══ Provided records ══

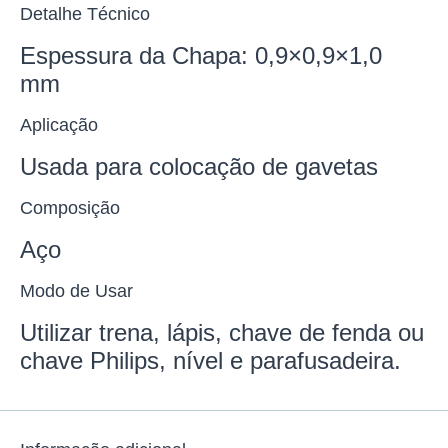
Detalhe Técnico
Espessura da Chapa: 0,9×0,9×1,0
mm
Aplicação
Usada para colocação de gavetas
Composição
Aço
Modo de Usar
Utilizar trena, lápis, chave de fenda ou
chave Philips, nível e parafusadeira.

═══

◆ What needs to be done: Your job is to copy out every line from the records above that has the word "chave".

◆ Exercise solution:
Utilizar trena, lápis, chave de fenda ou
chave Philips, nível e parafusadeira.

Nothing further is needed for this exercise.